═══ Supplied entries

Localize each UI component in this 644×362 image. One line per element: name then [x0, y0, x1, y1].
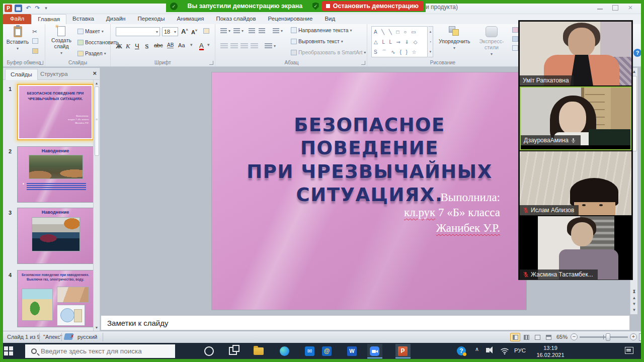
word-app-icon[interactable]: W	[347, 346, 357, 356]
help-tray-icon[interactable]: ?	[457, 346, 466, 355]
language-tray-indicator[interactable]: РУС	[514, 347, 526, 359]
prev-next-slide-buttons[interactable]: ▲▲▼▼	[630, 289, 638, 313]
shape-effects-icon[interactable]	[512, 45, 518, 51]
bullets-button[interactable]: ▾	[220, 28, 230, 34]
paste-button[interactable]: Вставить ▾	[6, 26, 29, 51]
tab-view[interactable]: Вид	[318, 14, 341, 24]
tab-insert[interactable]: Вставка	[66, 14, 100, 24]
layout-button[interactable]: Макет▾	[77, 28, 104, 34]
slide-thumbnail-4[interactable]: Безопасное поведение при наводнениях. Вы…	[17, 270, 94, 327]
decrease-indent-button[interactable]	[249, 28, 255, 34]
taskbar-search[interactable]	[25, 344, 175, 358]
font-name-combo[interactable]: ▾	[116, 27, 160, 36]
participant-video-3[interactable]: Ислам Аблизов	[520, 151, 631, 215]
scroll-thumb[interactable]: ≡	[95, 86, 99, 156]
close-button[interactable]: ×	[624, 4, 637, 12]
italic-button[interactable]: К	[126, 42, 130, 50]
minimize-button[interactable]	[594, 4, 607, 12]
action-center-icon[interactable]	[625, 347, 633, 354]
search-input[interactable]	[41, 347, 162, 355]
mail-app-icon[interactable]: ✉	[305, 346, 314, 356]
align-right-button[interactable]	[240, 43, 249, 49]
line-spacing-button[interactable]: ▾	[273, 28, 283, 34]
align-center-button[interactable]	[230, 43, 239, 49]
text-shadow-button[interactable]: S	[145, 42, 148, 50]
copy-icon[interactable]	[32, 38, 38, 44]
scroll-up-icon[interactable]: ▲	[94, 80, 100, 85]
character-spacing-button[interactable]: АВ	[167, 42, 174, 48]
cortana-icon[interactable]	[204, 346, 214, 356]
zoom-app-icon[interactable]	[367, 344, 382, 358]
wifi-icon[interactable]	[500, 347, 509, 354]
clipboard-dialog-launcher[interactable]	[39, 61, 43, 65]
numbering-button[interactable]: ▾	[233, 28, 244, 34]
zoom-slider-thumb[interactable]	[606, 333, 610, 341]
slide-canvas[interactable]: БЕЗОПАСНОЕ ПОВЕДЕНИЕ ПРИ ЧРЕЗВЫЧАЙНЫХ СИ…	[211, 72, 527, 310]
underline-button[interactable]: Ч	[135, 42, 139, 50]
file-explorer-icon[interactable]	[254, 347, 264, 355]
zoom-out-button[interactable]: −	[571, 333, 578, 340]
normal-view-button[interactable]	[510, 333, 520, 341]
spellcheck-icon[interactable]	[64, 333, 74, 340]
slide-thumbnail-1[interactable]: БЕЗОПАСНОЕ ПОВЕДЕНИЕ ПРИ ЧРЕЗВЫЧАЙНЫХ СИ…	[17, 84, 94, 140]
tab-slideshow[interactable]: Показ слайдов	[210, 14, 262, 24]
shapes-gallery[interactable]: A ╲ ╲ □ ○ ▭△ L L ⇒ ⇓ ◇S ⌒ ∿ { } ☆	[371, 26, 428, 57]
help-icon[interactable]: ?	[633, 49, 641, 57]
new-slide-button[interactable]: ✳ Создать слайд ▾	[47, 26, 75, 55]
undo-icon[interactable]: ↶	[25, 5, 32, 12]
reading-view-button[interactable]	[532, 333, 542, 341]
clock[interactable]: 13:19 16.02.2021	[532, 345, 569, 357]
slide-subtitle[interactable]: Выполнила: кл.рук 7 «Б» класса Жанибек У…	[404, 190, 500, 236]
shape-outline-icon[interactable]	[512, 36, 518, 42]
increase-indent-button[interactable]	[259, 28, 265, 34]
redo-icon[interactable]: ↷	[34, 5, 41, 12]
slide-thumbnail-3[interactable]: Наводнение	[17, 208, 94, 264]
notes-pane[interactable]: Заметки к слайду	[101, 315, 630, 330]
tab-animations[interactable]: Анимация	[171, 14, 210, 24]
grow-font-button[interactable]: А˄	[181, 28, 188, 35]
font-color-dropdown-icon[interactable]: ▾	[207, 42, 210, 47]
tab-home[interactable]: Главная	[31, 14, 66, 24]
case-dropdown-icon[interactable]: ▾	[190, 42, 193, 47]
shape-fill-icon[interactable]	[512, 27, 518, 33]
align-left-button[interactable]	[220, 43, 229, 49]
restore-button[interactable]	[609, 4, 622, 12]
text-direction-button[interactable]: Направление текста▾	[291, 27, 352, 33]
paragraph-dialog-launcher[interactable]	[361, 61, 365, 65]
start-button[interactable]	[4, 346, 13, 355]
format-painter-icon[interactable]	[32, 48, 38, 54]
change-case-button[interactable]: Аа	[178, 42, 185, 48]
font-color-button[interactable]: А	[199, 42, 204, 50]
align-text-button[interactable]: Выровнять текст▾	[291, 38, 343, 44]
task-view-icon[interactable]	[229, 347, 237, 355]
participant-video-2-active[interactable]: ДзауроваАмина	[520, 86, 631, 150]
tab-file[interactable]: Файл	[3, 14, 31, 24]
powerpoint-app-icon[interactable]: P	[395, 344, 411, 358]
tab-transitions[interactable]: Переходы	[131, 14, 171, 24]
section-button[interactable]: Раздел▾	[77, 50, 106, 56]
smartart-button[interactable]: Преобразовать в SmartArt▾	[291, 49, 366, 55]
cut-icon[interactable]: ✂	[32, 28, 37, 35]
qat-customize-icon[interactable]: ▾	[42, 5, 50, 12]
pane-scrollbar[interactable]: ▲ ≡ ▼	[93, 80, 100, 331]
stop-share-button[interactable]: Остановить демонстрацию	[322, 1, 424, 11]
shapes-scroll[interactable]: ▲▪▼	[428, 26, 433, 57]
scroll-down-icon[interactable]: ▼	[94, 326, 100, 329]
participant-video-1[interactable]: Уміт Рапхатовна	[520, 22, 631, 85]
shrink-font-button[interactable]: А˅	[191, 29, 197, 35]
font-dialog-launcher[interactable]	[209, 61, 213, 65]
tab-review[interactable]: Рецензирование	[262, 14, 319, 24]
tab-slides-thumbnails[interactable]: Слайды	[5, 69, 38, 80]
strikethrough-button[interactable]: abc	[154, 42, 163, 48]
mailru-app-icon[interactable]: @	[322, 346, 332, 356]
audio-tray-icon[interactable]	[486, 348, 490, 352]
participant-video-4[interactable]: Жасмина Тастамбек...	[520, 216, 631, 280]
save-icon[interactable]	[15, 5, 22, 12]
columns-button[interactable]: ▾	[265, 43, 276, 49]
language-indicator[interactable]: русский	[77, 334, 97, 340]
slideshow-button[interactable]	[543, 333, 553, 341]
bold-button[interactable]: Ж	[116, 42, 122, 50]
clear-formatting-button[interactable]	[203, 28, 209, 35]
zoom-slider-track[interactable]	[580, 336, 628, 338]
arrange-button[interactable]: Упорядочить ▾	[439, 26, 470, 50]
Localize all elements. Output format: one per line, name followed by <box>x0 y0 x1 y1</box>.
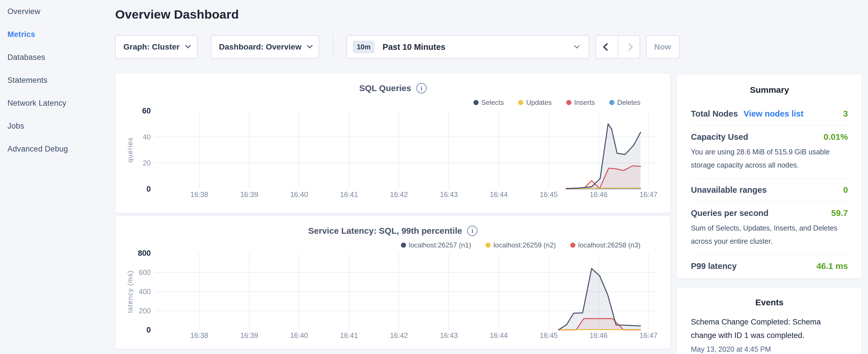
time-step-forward-button[interactable] <box>618 36 640 58</box>
svg-text:200: 200 <box>139 307 151 315</box>
svg-text:16:41: 16:41 <box>340 331 358 340</box>
time-range-badge: 10m <box>353 41 375 53</box>
time-step-buttons <box>595 35 640 59</box>
chevron-left-icon <box>603 43 611 51</box>
svg-text:16:43: 16:43 <box>440 331 458 340</box>
svg-text:16:39: 16:39 <box>240 331 258 340</box>
svg-text:16:46: 16:46 <box>590 190 608 198</box>
dashboard-dropdown-label: Dashboard: Overview <box>219 42 302 52</box>
svg-text:latency (ms): latency (ms) <box>126 270 134 313</box>
summary-row-value: 3 <box>843 109 848 119</box>
sidebar-item-label: Advanced Debug <box>7 144 68 154</box>
summary-row-total-nodes: Total Nodes View nodes list 3 <box>691 102 848 125</box>
sidebar-item-overview[interactable]: Overview <box>0 0 115 23</box>
dashboard-dropdown[interactable]: Dashboard: Overview <box>211 35 319 59</box>
summary-row-value: 0.01% <box>824 132 848 142</box>
now-button-label: Now <box>654 42 671 52</box>
events-panel: Events Schema Change Completed: Schema c… <box>676 287 862 354</box>
sidebar-item-statements[interactable]: Statements <box>0 69 115 92</box>
chevron-down-icon <box>307 43 313 49</box>
event-message: Schema Change Completed: Schema change w… <box>691 315 848 342</box>
summary-row-value: 46.1 ms <box>816 261 848 271</box>
svg-text:16:44: 16:44 <box>490 331 508 340</box>
summary-row-capacity-used: Capacity Used 0.01% You are using 28.6 M… <box>691 125 848 179</box>
svg-text:16:47: 16:47 <box>640 331 658 340</box>
sidebar-item-jobs[interactable]: Jobs <box>0 115 115 137</box>
sidebar: Overview Metrics Databases Statements Ne… <box>0 0 115 354</box>
svg-text:16:38: 16:38 <box>190 190 208 198</box>
summary-row-value: 59.7 <box>831 208 848 218</box>
sql-queries-plot: 16:3816:3916:4016:4116:4216:4316:4416:45… <box>116 73 671 213</box>
sidebar-item-label: Statements <box>7 76 48 85</box>
time-range-selector[interactable]: 10m Past 10 Minutes <box>346 35 589 59</box>
event-list-item: Schema Change Completed: Schema change w… <box>691 315 848 353</box>
svg-text:0: 0 <box>147 185 151 193</box>
svg-text:16:47: 16:47 <box>640 190 658 198</box>
svg-text:600: 600 <box>139 268 151 277</box>
summary-panel: Summary Total Nodes View nodes list 3 Ca… <box>676 74 862 279</box>
page-title: Overview Dashboard <box>115 7 239 22</box>
sidebar-item-metrics[interactable]: Metrics <box>0 23 115 46</box>
graph-dropdown[interactable]: Graph: Cluster <box>115 35 197 59</box>
toolbar-divider <box>333 35 333 59</box>
svg-text:16:45: 16:45 <box>539 331 558 340</box>
svg-text:16:40: 16:40 <box>290 190 308 198</box>
sidebar-item-label: Databases <box>7 53 45 62</box>
svg-text:16:42: 16:42 <box>390 190 408 198</box>
summary-row-label: Queries per second <box>691 208 769 218</box>
now-button[interactable]: Now <box>646 35 679 59</box>
events-title: Events <box>691 297 848 307</box>
svg-text:800: 800 <box>138 249 151 257</box>
summary-title: Summary <box>691 85 848 95</box>
svg-text:16:43: 16:43 <box>440 190 458 198</box>
sidebar-item-label: Overview <box>7 7 40 16</box>
time-step-back-button[interactable] <box>596 36 618 58</box>
chevron-right-icon <box>625 43 633 51</box>
svg-text:16:45: 16:45 <box>539 190 558 198</box>
svg-text:queries: queries <box>126 137 134 163</box>
svg-text:16:46: 16:46 <box>590 331 608 340</box>
chevron-down-icon <box>185 43 191 49</box>
sidebar-item-databases[interactable]: Databases <box>0 46 115 69</box>
summary-row-p99-latency: P99 latency 46.1 ms <box>691 255 848 278</box>
sidebar-item-label: Metrics <box>7 30 35 39</box>
summary-row-label: Capacity Used <box>691 132 748 142</box>
svg-text:400: 400 <box>139 288 151 296</box>
summary-row-label: Unavailable ranges <box>691 185 767 195</box>
summary-row-queries-per-second: Queries per second 59.7 Sum of Selects, … <box>691 202 848 255</box>
svg-text:16:42: 16:42 <box>390 331 408 340</box>
graph-dropdown-label: Graph: Cluster <box>123 42 179 52</box>
svg-text:16:41: 16:41 <box>340 190 358 198</box>
summary-row-description: You are using 28.6 MiB of 515.9 GiB usab… <box>691 145 848 171</box>
sidebar-item-network-latency[interactable]: Network Latency <box>0 92 115 115</box>
time-range-label: Past 10 Minutes <box>382 42 445 52</box>
summary-row-description: Sum of Selects, Updates, Inserts, and De… <box>691 221 848 248</box>
view-nodes-list-link[interactable]: View nodes list <box>744 109 804 119</box>
toolbar: Graph: Cluster Dashboard: Overview 10m P… <box>115 35 679 59</box>
sidebar-item-advanced-debug[interactable]: Advanced Debug <box>0 137 115 160</box>
chevron-down-icon <box>574 43 580 49</box>
service-latency-chart-card: Service Latency: SQL, 99th percentile i … <box>115 216 671 349</box>
service-latency-plot: 16:3816:3916:4016:4116:4216:4316:4416:45… <box>116 216 671 349</box>
summary-row-label: P99 latency <box>691 261 737 271</box>
svg-text:60: 60 <box>142 106 151 115</box>
svg-text:0: 0 <box>147 326 151 334</box>
summary-row-unavailable-ranges: Unavailable ranges 0 <box>691 179 848 202</box>
sidebar-item-label: Network Latency <box>7 99 66 108</box>
svg-text:20: 20 <box>143 159 151 167</box>
svg-text:16:38: 16:38 <box>190 331 208 340</box>
svg-text:40: 40 <box>143 133 151 141</box>
summary-row-value: 0 <box>843 185 848 195</box>
svg-text:16:39: 16:39 <box>240 190 258 198</box>
sidebar-item-label: Jobs <box>7 122 24 131</box>
summary-row-label: Total Nodes <box>691 109 738 119</box>
svg-text:16:44: 16:44 <box>490 190 508 198</box>
sql-queries-chart-card: SQL Queries i SelectsUpdatesInsertsDelet… <box>115 73 671 213</box>
event-timestamp: May 13, 2020 at 4:45 PM <box>691 345 848 353</box>
svg-text:16:40: 16:40 <box>290 331 308 340</box>
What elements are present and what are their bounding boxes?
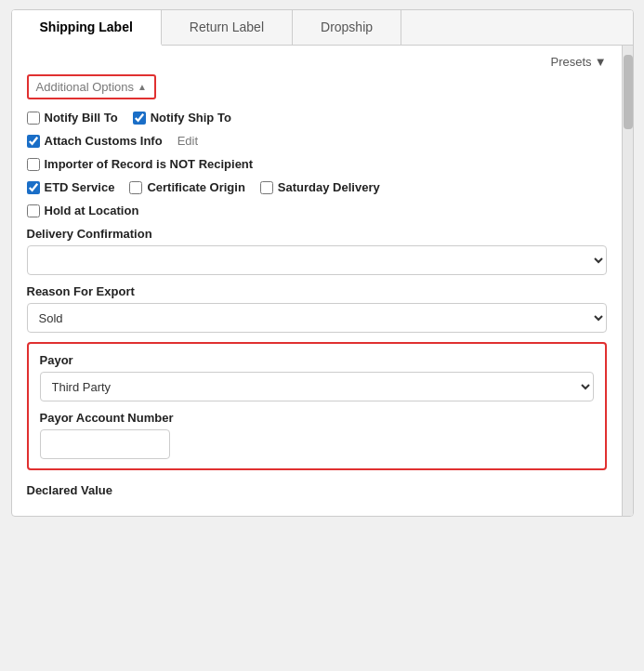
etd-row: ETD Service Certificate Origin Saturday … [27, 180, 607, 194]
scrollbar[interactable] [622, 46, 633, 516]
hold-item: Hold at Location [27, 204, 139, 217]
certificate-label: Certificate Origin [147, 180, 244, 194]
payor-account-number-label: Payor Account Number [40, 411, 594, 425]
importer-checkbox[interactable] [27, 158, 40, 171]
tab-return-label[interactable]: Return Label [162, 10, 293, 45]
presets-row: Presets ▼ [27, 55, 607, 69]
tab-dropship[interactable]: Dropship [293, 10, 401, 45]
main-window: Shipping Label Return Label Dropship Pre… [11, 9, 634, 517]
importer-label: Importer of Record is NOT Recipient [45, 157, 254, 171]
customs-row: Attach Customs Info Edit [27, 134, 607, 148]
attach-customs-label: Attach Customs Info [45, 134, 163, 148]
reason-for-export-field: Reason For Export Sold Gift Sample Repai… [27, 284, 607, 333]
notify-ship-to-item: Notify Ship To [133, 111, 231, 125]
notify-bill-to-label: Notify Bill To [45, 111, 118, 125]
notify-row: Notify Bill To Notify Ship To [27, 111, 607, 125]
payor-section: Payor Sender Recipient Third Party Payor… [27, 342, 607, 470]
reason-for-export-select[interactable]: Sold Gift Sample Repair/Return Personal … [27, 303, 607, 333]
main-content: Presets ▼ Additional Options ▲ Notify Bi… [12, 46, 622, 516]
presets-arrow-icon: ▼ [595, 55, 607, 69]
payor-select[interactable]: Sender Recipient Third Party [40, 372, 594, 401]
importer-row: Importer of Record is NOT Recipient [27, 157, 607, 171]
etd-checkbox[interactable] [27, 181, 40, 194]
tab-shipping-label-text: Shipping Label [40, 20, 133, 34]
payor-account-number-input[interactable] [40, 429, 170, 459]
additional-options-header[interactable]: Additional Options ▲ [27, 74, 156, 99]
additional-options-label: Additional Options [36, 80, 135, 94]
certificate-item: Certificate Origin [129, 180, 244, 194]
hold-row: Hold at Location [27, 204, 607, 217]
saturday-label: Saturday Delivery [278, 180, 380, 194]
notify-ship-to-label: Notify Ship To [151, 111, 231, 125]
attach-customs-item: Attach Customs Info [27, 134, 163, 148]
notify-ship-to-checkbox[interactable] [133, 112, 146, 125]
hold-label: Hold at Location [45, 204, 139, 217]
payor-label: Payor [40, 353, 594, 367]
scrollbar-thumb[interactable] [624, 55, 633, 129]
saturday-item: Saturday Delivery [260, 180, 380, 194]
tab-dropship-text: Dropship [321, 20, 373, 34]
etd-label: ETD Service [45, 180, 115, 194]
hold-checkbox[interactable] [27, 204, 40, 217]
additional-options-arrow-icon: ▲ [138, 82, 147, 92]
notify-bill-to-checkbox[interactable] [27, 112, 40, 125]
declared-value-label: Declared Value [27, 483, 607, 497]
content-wrap: Presets ▼ Additional Options ▲ Notify Bi… [12, 46, 633, 516]
etd-item: ETD Service [27, 180, 115, 194]
tab-bar: Shipping Label Return Label Dropship [12, 10, 633, 46]
reason-for-export-label: Reason For Export [27, 284, 607, 298]
delivery-confirmation-label: Delivery Confirmation [27, 227, 607, 241]
importer-item: Importer of Record is NOT Recipient [27, 157, 254, 171]
tab-shipping-label[interactable]: Shipping Label [12, 10, 162, 46]
delivery-confirmation-select[interactable]: Delivery Confirmation Signature Required… [27, 245, 607, 275]
delivery-confirmation-field: Delivery Confirmation Delivery Confirmat… [27, 227, 607, 275]
tab-return-label-text: Return Label [190, 20, 264, 34]
certificate-checkbox[interactable] [129, 181, 142, 194]
presets-button[interactable]: Presets ▼ [551, 55, 607, 69]
edit-customs-link[interactable]: Edit [177, 134, 198, 148]
attach-customs-checkbox[interactable] [27, 135, 40, 148]
notify-bill-to-item: Notify Bill To [27, 111, 118, 125]
saturday-checkbox[interactable] [260, 181, 273, 194]
presets-label: Presets [551, 55, 592, 69]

══════

### Required work
Every line holding the word "file" should be copied out of the records above.

### Answer section
file-explorer-icon[interactable]	[254, 347, 264, 355]
tab-file[interactable]: Файл	[3, 14, 31, 24]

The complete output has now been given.